Nice to see them expand their business, while I'm a bit critical on their MIUI-forklike Android OS it sells hugely in China, there they have to have a fork basically but they do seem to lag a bit on the version but does great in China and the last quarter they were one of the top ten smartphone makers in the world. Spec wise it seems fine, OGLES 3.0 means it's kinda future proof, don't know how good the Nvidia BSP/Android support really is yet though. Styling reminds me of the Asus MeMO Pad, but mostly because they also sold pink ones :). Looks like they source the 7.9 "retina" screen Apple uses here. They even call it so. They might as well just have went with something else there. Don't get why they use physical/capacitive buttons on this form factor either.
What I'm curious about is battery life. Every other gpu architecture does some form of tile based deferred rendering vs. immediate mode rendering of a Kepler. (Technically Adreno can do immediate when asked or a heuristic switches modes dynamically).
While TBDR has some drawbacks it is waaaaay more efficient in terms of memory reads and writes as well as fully utilizing all the architecture at once. (The deferred part means that the GPU waits until an entire scene is ready before it renders so it can optimize resource scheduling which also reduces power. Also makes certain types of AA virtually free)
The problem that Tegra could have is that all that extra bandwidth uses a lot of power. That may not be as big of a deal on desktop where power constraints are tiny and bandwidth is cheap. But on a mobile platform you are gonna use a lot more power no matter what.
One solution would be to have a huuuuge cache with some really good caching algorithm like what the Apple A7 does to reduce reads from RAM but that doesn't seem economically feasible for Tegra.
So is Kepler really power efficient to counteract its architecture disadvantages? Kepler was designed without the absolute need to minimize those pesky memory reads and writes.
Also it may depend on the app quality as I know a lot of people are unaware of good coding practices for mobile archs and I remember ARM complaining about how unrealistic benchmarks meant to stress mobile GPUs are.
Will be interested but I have serious doubt's about the power efficiency of Kepler even if it is more powerful overall.
The Kepler.M GPU in Tegra K1 is ~ 1.5x more power efficient than the best ultra mobile GPU's available today, on the same fab process node to boot: http://cdn.pcper.com/files/imagecache/article_max_... . According to the Tegra K1 whitepaper, this GPU has many features to help improve power efficiency including: hierarchical on-chip Z-cull, primitive culling, early Z culling, Texture/Z/color compression, and a relatively large unified L2 cache. And on a side note, Adreno GPU's are not tile based deferred renderers.
I bet Apple's already got their lawyers primed if this thing becomes successful.

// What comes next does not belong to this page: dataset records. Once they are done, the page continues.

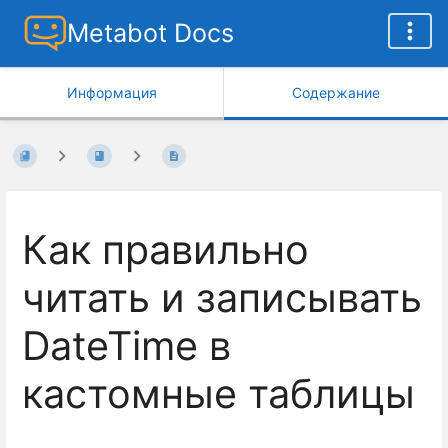
Metabot Docs
Информация
Содержание
Как правильно
читать и записывать
DateTime в
кастомные таблицы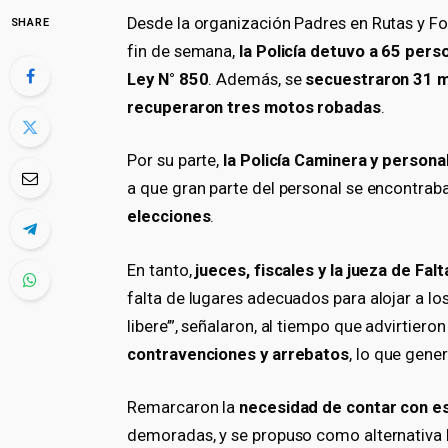
Desde la organización Padres en Rutas y Fo
SHARE
fin de semana,
la Policía detuvo a 65 pers
Ley N° 850
. Además, se
secuestraron 31 m
recuperaron tres motos robadas
.
Por su parte,
la Policía Caminera y persona
a que gran parte del personal se encontraba
elecciones
.
En tanto,
jueces, fiscales y la jueza de Falt
falta de lugares adecuados para alojar a lo
libere’”, señalaron, al tiempo que advirtiero
contravenciones y arrebatos
, lo que gene
Remarcaron la
necesidad de contar con e
demoradas, y se propuso como alternativa 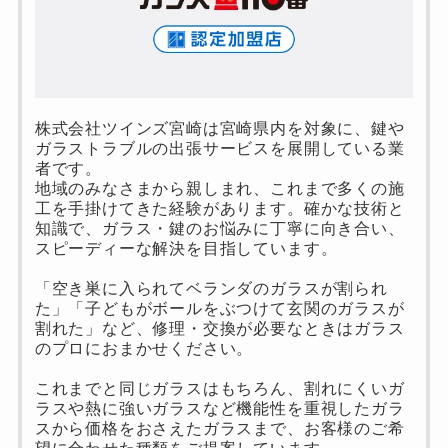
株式会社ツインズ宮崎は宮崎県内を対象に、鍵や
ガラストラブルの出張サービスを展開している業
者です。
地域のみなさまから親しまれ、これまで多くの施
工を手掛けてきた経験があります。確かな技術と
知識で、ガラス・鍵のお悩みに丁寧に向き合い、
スピーディーな解決を目指しています。
「空き巣に入られてベランダのガラスが割られ
た」「子どもがボールをぶつけて玄関のガラスが
割れた」など、修理・交換が必要なときはガラス
のプロにおまかせください。
これまでと同じガラスはもちろん、割れにくいガ
ラスや熱に強いガラスなど機能性を重視したガラ
スから価格をおさえたガラスまで、お客様のご希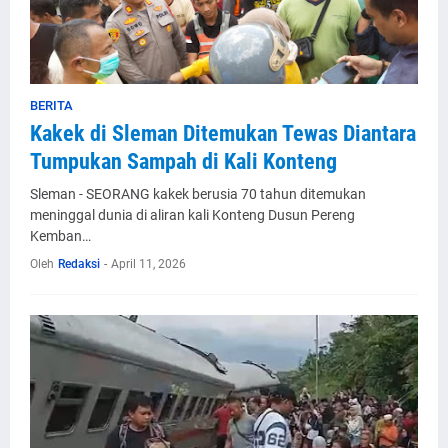
BERITA
Kakek di Sleman Ditemukan Tewas Diantara
Tumpukan Sampah di Kali Konteng
Sleman - SEORANG kakek berusia 70 tahun ditemukan
meninggal dunia di aliran kali Konteng Dusun Pereng
Kemban…
Oleh
Redaksi
-
April 11, 2026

This thing is a lawsuit waiting to happen. Seriously, they couldn't think of a name for the thing that didn't end in "iPad"?
Seriously, the "MiPad" have no offical name in English yet, its name in Chinese is Xiaomi Pad, which is pretty natural, for its a Pad provided by Xiaomi.com. BTW, xiaomi means millet in Chinese.
http://arstechnica.com/gaming/2014/03/opengl-es-3-... It's a kepler, it should support OpenGL ES3.1 without issue. They need to update their spec sheet. "While some mobile GPUs, such as NVIDIA's Tegra K1, will support 3.1 with nothing more than driver updates, other GPU families might need new chips."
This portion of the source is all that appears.